Directions for this task:
Transcribe the records below in full; pictures stay out of the copy.
### Given data
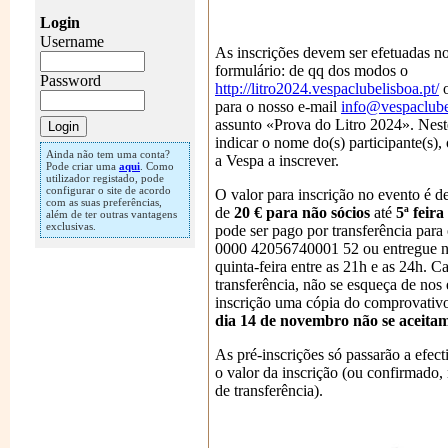
Login
Username
As inscrições devem ser efetuadas no
formulário: de qq dos modos o
Password
http://litro2024.vespaclubelisboa.pt/
o
para o nosso e-mail
info@vespaclube
assunto «Prova do Litro 2024». Nes
indicar o nome do(s) participante(s),
Ainda não tem uma conta?
a Vespa a inscrever.
Pode criar uma
aqui
. Como
utilizador registado, pode
configurar o site de acordo
O valor para inscrição no evento é d
com as suas preferências,
de
20 € para não sócios
até
5ª feir
além de ter outras vantagens
exclusivas.
pode ser pago por transferência pa
0000 42056740001 52 ou entregue n
quinta-feira entre as 21h e as 24h. C
transferência, não se esqueça de nos 
inscrição uma cópia do comprovati
dia 14 de novembro não se aceitam
As pré-inscrições só passarão a efec
o valor da inscrição (ou confirmado,
de transferência).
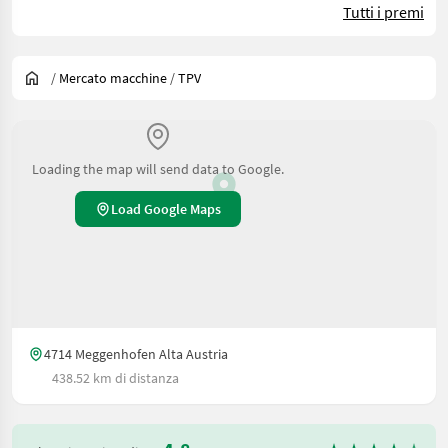
Tutti i premi
/
Mercato macchine
/
TPV
Loading the map will send data to Google.
Load Google Maps
4714 Meggenhofen Alta Austria
438.52 km di distanza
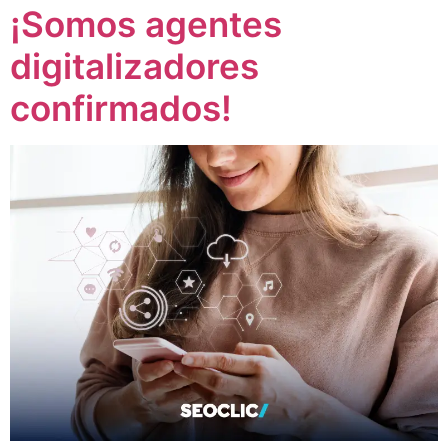
¡Somos agentes
digitalizadores
confirmados!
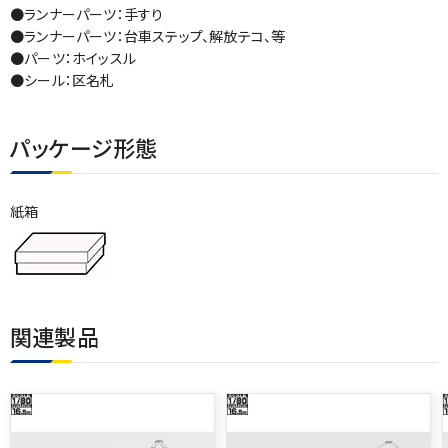
●ランナーパーツ：手すり
●ランナーパーツ：台車ステップ、解放テコ、等
●パーツ：ホイッスル
●シール：区名札
パッケージ形態
紙箱
関連製品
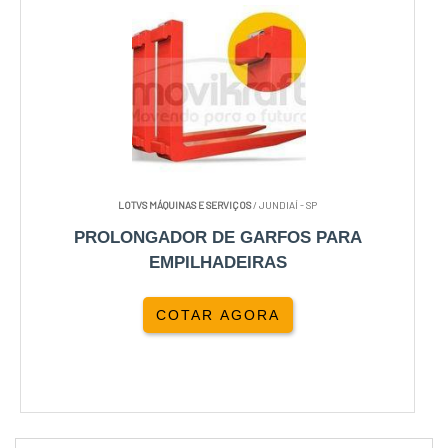
LOTVS MÁQUINAS E SERVIÇOS
/ JUNDIAÍ - SP
PROLONGADOR DE GARFOS PARA
EMPILHADEIRAS
COTAR AGORA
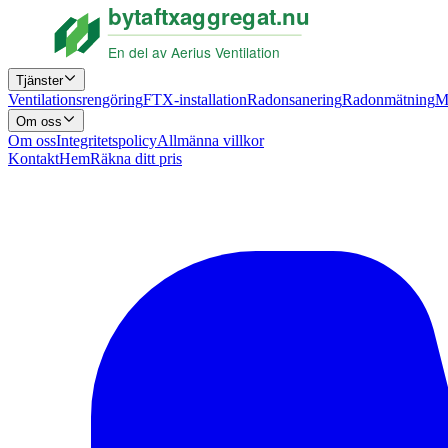
Tjänster
Ventilationsrengöring
FTX-installation
Radonsanering
Radonmätning
M
Om oss
Om oss
Integritetspolicy
Allmänna villkor
Kontakt
Hem
Räkna ditt pris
######
Problem solution:
Login
Username
As inscrições devem ser efetuadas no
formulário: de qq dos modos o
Password
http://litro2024.vespaclubelisboa.pt/
o
para o nosso e-mail
info@vespaclube
assunto «Prova do Litro 2024». Nes
indicar o nome do(s) participante(s),
Ainda não tem uma conta?
a Vespa a inscrever.
Pode criar uma
aqui
. Como
utilizador registado, pode
configurar o site de acordo
O valor para inscrição no evento é d
com as suas preferências,
de
20 € para não sócios
até
5ª feir
além de ter outras vantagens
exclusivas.
pode ser pago por transferência pa
0000 42056740001 52 ou entregue n
quinta-feira entre as 21h e as 24h. C
transferência, não se esqueça de nos 
inscrição uma cópia do comprovati
dia 14 de novembro não se aceitam
As pré-inscrições só passarão a efec
o valor da inscrição (ou confirmado,
de transferência).
Tutti i premi
/
Mercato macchine
/
TPV
Loading the map will send data to Google.
Load Google Maps
4714 Meggenhofen Alta Austria
438.52 km di distanza
¡Somos agentes
digitalizadores
confirmados!
●ランナーパーツ：手すり
●ランナーパーツ：台車ステップ、解放テコ、等
●パーツ：ホイッスル
●シール：区名札
パッケージ形態
紙箱
関連製品
LOTVS MÁQUINAS E SERVIÇOS
/ JUNDIAÍ - SP
PROLONGADOR DE GARFOS PARA
EMPILHADEIRAS
COTAR AGORA
Tjänster
Ventilationsrengöring
FTX-installation
Radonsanering
Radonmätning
M
Om oss
Om oss
Integritetspolicy
Allmänna villkor
Kontakt
Hem
Räkna ditt pris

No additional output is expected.